• How to complete this task
Once the pictures have been set aside, copy every remaining entry exactly.

• Supplied data
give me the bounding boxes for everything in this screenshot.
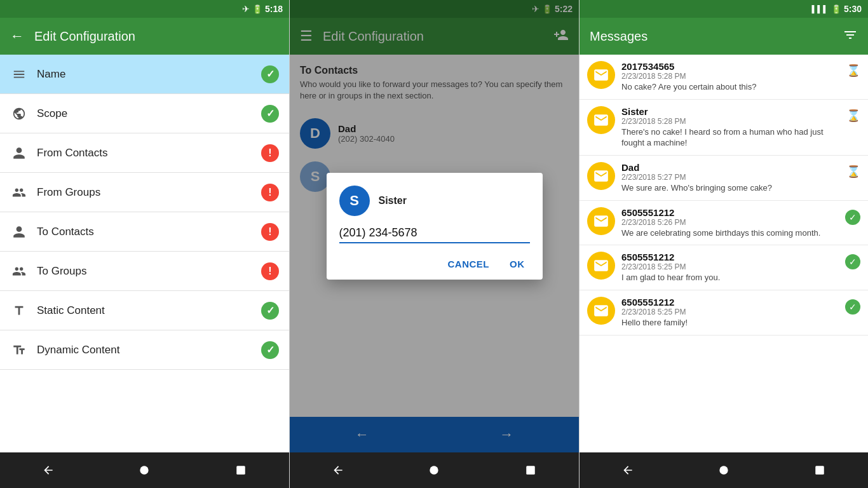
nav-home-2[interactable] [424,461,444,480]
status-check-static: ✓ [261,302,279,320]
msg-body-6: 6505551212 2/23/2018 5:25 PM Hello there… [621,297,839,329]
nav-home-1[interactable] [135,461,154,480]
battery-icon-1: 🔋 [252,4,262,14]
nav-back-2[interactable] [329,461,348,480]
dialog-actions: CANCEL OK [339,256,530,272]
svg-point-2 [430,466,438,474]
app-title-1: Edit Configuration [34,29,279,44]
msg-avatar-5 [587,252,615,280]
message-item-5[interactable]: 6505551212 2/23/2018 5:25 PM I am glad t… [580,245,868,290]
message-list: 2017534565 2/23/2018 5:28 PM No cake? Ar… [580,55,868,452]
bottom-nav-3 [580,452,868,488]
msg-body-1: 2017534565 2/23/2018 5:28 PM No cake? Ar… [621,61,840,93]
message-item-1[interactable]: 2017534565 2/23/2018 5:28 PM No cake? Ar… [580,55,868,100]
menu-item-from-contacts[interactable]: From Contacts ! [0,133,289,173]
msg-preview-6: Hello there family! [621,318,839,329]
back-button-1[interactable]: ← [10,28,24,44]
menu-label-from-contacts: From Contacts [37,147,261,159]
message-item-4[interactable]: 6505551212 2/23/2018 5:26 PM We are cele… [580,201,868,246]
msg-preview-1: No cake? Are you certain about this? [621,82,840,93]
msg-name-1: 2017534565 [621,61,840,72]
bottom-nav-1 [0,452,289,488]
app-title-3: Messages [590,29,832,44]
nav-home-3[interactable] [714,461,733,480]
menu-item-name[interactable]: Name ✓ [0,55,289,94]
nav-square-2[interactable] [521,461,540,480]
msg-date-1: 2/23/2018 5:28 PM [621,72,840,81]
status-check-name: ✓ [261,65,279,83]
dialog-name: Sister [379,195,407,207]
app-bar-3: Messages [580,18,868,55]
menu-label-name: Name [37,68,261,81]
status-error-to-contacts: ! [261,223,279,241]
dialog-input-wrap [339,224,530,243]
message-item-6[interactable]: 6505551212 2/23/2018 5:25 PM Hello there… [580,290,868,336]
hourglass-icon-3: ⌛ [846,165,860,179]
msg-avatar-1 [587,61,615,89]
signal-icon-3: ▌▌▌ [812,5,829,13]
menu-item-static-content[interactable]: Static Content ✓ [0,291,289,330]
msg-status-5: ✓ [845,252,860,269]
nav-square-3[interactable] [810,461,829,480]
menu-item-scope[interactable]: Scope ✓ [0,94,289,133]
panel3: ▌▌▌ 🔋 5:30 Messages 2017534565 2/23/2018… [580,0,868,488]
dialog-contact-row: S Sister [339,186,530,216]
dialog-box: S Sister CANCEL OK [327,173,543,280]
status-check-dynamic: ✓ [261,341,279,359]
msg-avatar-3 [587,162,615,190]
msg-body-2: Sister 2/23/2018 5:28 PM There's no cake… [621,106,840,149]
filter-icon-3[interactable] [843,27,858,45]
menu-item-from-groups[interactable]: From Groups ! [0,173,289,212]
nav-square-1[interactable] [231,461,250,480]
msg-preview-3: We sure are. Who's bringing some cake? [621,183,840,194]
dialog-phone-input[interactable] [339,224,530,243]
status-error-to-groups: ! [261,262,279,280]
text2-icon-dynamic [10,343,28,357]
message-item-2[interactable]: Sister 2/23/2018 5:28 PM There's no cake… [580,100,868,156]
airplane-icon-1: ✈ [242,4,250,14]
globe-icon [10,107,28,121]
panel1: ✈ 🔋 5:18 ← Edit Configuration Name ✓ Sco… [0,0,290,488]
hourglass-icon-2: ⌛ [846,109,860,123]
dialog-ok-button[interactable]: OK [505,256,530,272]
msg-name-2: Sister [621,106,840,117]
dialog-cancel-button[interactable]: CANCEL [443,256,495,272]
time-3: 5:30 [844,4,862,14]
msg-body-3: Dad 2/23/2018 5:27 PM We sure are. Who's… [621,162,840,194]
group-icon-to-groups [10,264,28,278]
menu-label-dynamic-content: Dynamic Content [37,344,261,356]
menu-list: Name ✓ Scope ✓ From Contacts ! From Grou… [0,55,289,452]
status-bar-3: ▌▌▌ 🔋 5:30 [580,0,868,18]
status-bar-1: ✈ 🔋 5:18 [0,0,289,18]
nav-back-1[interactable] [39,461,58,480]
msg-status-2: ⌛ [846,106,860,123]
msg-preview-4: We are celebrating some birthdays this c… [621,228,839,239]
menu-label-from-groups: From Groups [37,186,261,199]
msg-date-4: 2/23/2018 5:26 PM [621,218,839,227]
battery-icon-3: 🔋 [831,4,841,14]
bottom-nav-2 [290,452,579,488]
msg-date-5: 2/23/2018 5:25 PM [621,262,839,271]
dialog-avatar: S [339,186,370,216]
msg-body-5: 6505551212 2/23/2018 5:25 PM I am glad t… [621,252,839,283]
panel2: ✈ 🔋 5:22 ☰ Edit Configuration To Contact… [290,0,580,488]
menu-item-to-contacts[interactable]: To Contacts ! [0,212,289,252]
msg-body-4: 6505551212 2/23/2018 5:26 PM We are cele… [621,207,839,239]
menu-label-static-content: Static Content [37,304,261,317]
person-icon-to-contacts [10,225,28,239]
group-icon-from-groups [10,186,28,200]
menu-label-to-groups: To Groups [37,265,261,278]
nav-back-3[interactable] [618,461,637,480]
hourglass-icon-1: ⌛ [846,64,860,78]
status-error-from-groups: ! [261,184,279,201]
svg-point-4 [719,466,728,474]
msg-date-6: 2/23/2018 5:25 PM [621,308,839,316]
time-1: 5:18 [265,4,283,14]
msg-status-3: ⌛ [846,162,860,179]
menu-item-dynamic-content[interactable]: Dynamic Content ✓ [0,330,289,370]
message-item-3[interactable]: Dad 2/23/2018 5:27 PM We sure are. Who's… [580,156,868,201]
msg-status-4: ✓ [845,207,860,225]
msg-status-1: ⌛ [846,61,860,78]
svg-point-0 [140,466,149,474]
menu-item-to-groups[interactable]: To Groups ! [0,252,289,291]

• Solution
give me the bounding boxes for everything in this screenshot.
nav-home-2[interactable] [424,461,444,480]
status-check-static: ✓ [261,302,279,320]
msg-body-6: 6505551212 2/23/2018 5:25 PM Hello there… [621,297,839,329]
nav-home-1[interactable] [135,461,154,480]
battery-icon-1: 🔋 [252,4,262,14]
nav-back-2[interactable] [329,461,348,480]
dialog-actions: CANCEL OK [339,256,530,272]
svg-point-2 [430,466,438,474]
app-title-1: Edit Configuration [34,29,279,44]
msg-avatar-5 [587,252,615,280]
message-item-5[interactable]: 6505551212 2/23/2018 5:25 PM I am glad t… [580,245,868,290]
message-list: 2017534565 2/23/2018 5:28 PM No cake? Ar… [580,55,868,452]
bottom-nav-3 [580,452,868,488]
msg-body-1: 2017534565 2/23/2018 5:28 PM No cake? Ar… [621,61,840,93]
message-item-1[interactable]: 2017534565 2/23/2018 5:28 PM No cake? Ar… [580,55,868,100]
menu-item-from-contacts[interactable]: From Contacts ! [0,133,289,173]
msg-preview-6: Hello there family! [621,318,839,329]
back-button-1[interactable]: ← [10,28,24,44]
menu-label-from-contacts: From Contacts [37,147,261,159]
message-item-4[interactable]: 6505551212 2/23/2018 5:26 PM We are cele… [580,201,868,246]
msg-preview-1: No cake? Are you certain about this? [621,82,840,93]
msg-name-1: 2017534565 [621,61,840,72]
bottom-nav-1 [0,452,289,488]
app-title-3: Messages [590,29,832,44]
nav-home-3[interactable] [714,461,733,480]
menu-item-name[interactable]: Name ✓ [0,55,289,94]
nav-square-2[interactable] [521,461,540,480]
msg-date-1: 2/23/2018 5:28 PM [621,72,840,81]
status-check-name: ✓ [261,65,279,83]
dialog-name: Sister [379,195,407,207]
app-bar-3: Messages [580,18,868,55]
menu-label-name: Name [37,68,261,81]
status-error-to-contacts: ! [261,223,279,241]
dialog-input-wrap [339,224,530,243]
message-item-6[interactable]: 6505551212 2/23/2018 5:25 PM Hello there… [580,290,868,336]
hourglass-icon-3: ⌛ [846,165,860,179]
msg-avatar-1 [587,61,615,89]
signal-icon-3: ▌▌▌ [812,5,829,13]
menu-item-static-content[interactable]: Static Content ✓ [0,291,289,330]
msg-status-5: ✓ [845,252,860,269]
nav-square-3[interactable] [810,461,829,480]
menu-item-scope[interactable]: Scope ✓ [0,94,289,133]
panel3: ▌▌▌ 🔋 5:30 Messages 2017534565 2/23/2018… [580,0,868,488]
dialog-contact-row: S Sister [339,186,530,216]
dialog-box: S Sister CANCEL OK [327,173,543,280]
status-check-dynamic: ✓ [261,341,279,359]
msg-avatar-3 [587,162,615,190]
msg-body-2: Sister 2/23/2018 5:28 PM There's no cake… [621,106,840,149]
filter-icon-3[interactable] [843,27,858,45]
menu-item-from-groups[interactable]: From Groups ! [0,173,289,212]
nav-square-1[interactable] [231,461,250,480]
msg-preview-3: We sure are. Who's bringing some cake? [621,183,840,194]
dialog-phone-input[interactable] [339,224,530,243]
status-error-to-groups: ! [261,262,279,280]
text2-icon-dynamic [10,343,28,357]
message-item-2[interactable]: Sister 2/23/2018 5:28 PM There's no cake… [580,100,868,156]
airplane-icon-1: ✈ [242,4,250,14]
globe-icon [10,107,28,121]
panel1: ✈ 🔋 5:18 ← Edit Configuration Name ✓ Sco… [0,0,290,488]
hourglass-icon-2: ⌛ [846,109,860,123]
dialog-ok-button[interactable]: OK [505,256,530,272]
msg-name-2: Sister [621,106,840,117]
dialog-cancel-button[interactable]: CANCEL [443,256,495,272]
time-3: 5:30 [844,4,862,14]
msg-body-3: Dad 2/23/2018 5:27 PM We sure are. Who's… [621,162,840,194]
group-icon-to-groups [10,264,28,278]
menu-label-dynamic-content: Dynamic Content [37,344,261,356]
menu-list: Name ✓ Scope ✓ From Contacts ! From Grou… [0,55,289,452]
status-bar-3: ▌▌▌ 🔋 5:30 [580,0,868,18]
status-bar-1: ✈ 🔋 5:18 [0,0,289,18]
nav-back-1[interactable] [39,461,58,480]
msg-status-2: ⌛ [846,106,860,123]
msg-preview-4: We are celebrating some birthdays this c… [621,228,839,239]
menu-label-from-groups: From Groups [37,186,261,199]
msg-date-4: 2/23/2018 5:26 PM [621,218,839,227]
battery-icon-3: 🔋 [831,4,841,14]
bottom-nav-2 [290,452,579,488]
msg-date-5: 2/23/2018 5:25 PM [621,262,839,271]
dialog-avatar: S [339,186,370,216]
msg-body-5: 6505551212 2/23/2018 5:25 PM I am glad t… [621,252,839,283]
panel2: ✈ 🔋 5:22 ☰ Edit Configuration To Contact… [290,0,580,488]
menu-item-to-contacts[interactable]: To Contacts ! [0,212,289,252]
msg-body-4: 6505551212 2/23/2018 5:26 PM We are cele… [621,207,839,239]
menu-label-static-content: Static Content [37,304,261,317]
person-icon-to-contacts [10,225,28,239]
group-icon-from-groups [10,186,28,200]
menu-label-to-groups: To Groups [37,265,261,278]
nav-back-3[interactable] [618,461,637,480]
hourglass-icon-1: ⌛ [846,64,860,78]
status-error-from-groups: ! [261,184,279,201]
svg-point-4 [719,466,728,474]
msg-date-6: 2/23/2018 5:25 PM [621,308,839,316]
time-1: 5:18 [265,4,283,14]
msg-status-3: ⌛ [846,162,860,179]
menu-item-dynamic-content[interactable]: Dynamic Content ✓ [0,330,289,370]
message-item-3[interactable]: Dad 2/23/2018 5:27 PM We sure are. Who's… [580,156,868,201]
msg-status-4: ✓ [845,207,860,225]
msg-status-1: ⌛ [846,61,860,78]
svg-point-0 [140,466,149,474]
menu-item-to-groups[interactable]: To Groups ! [0,252,289,291]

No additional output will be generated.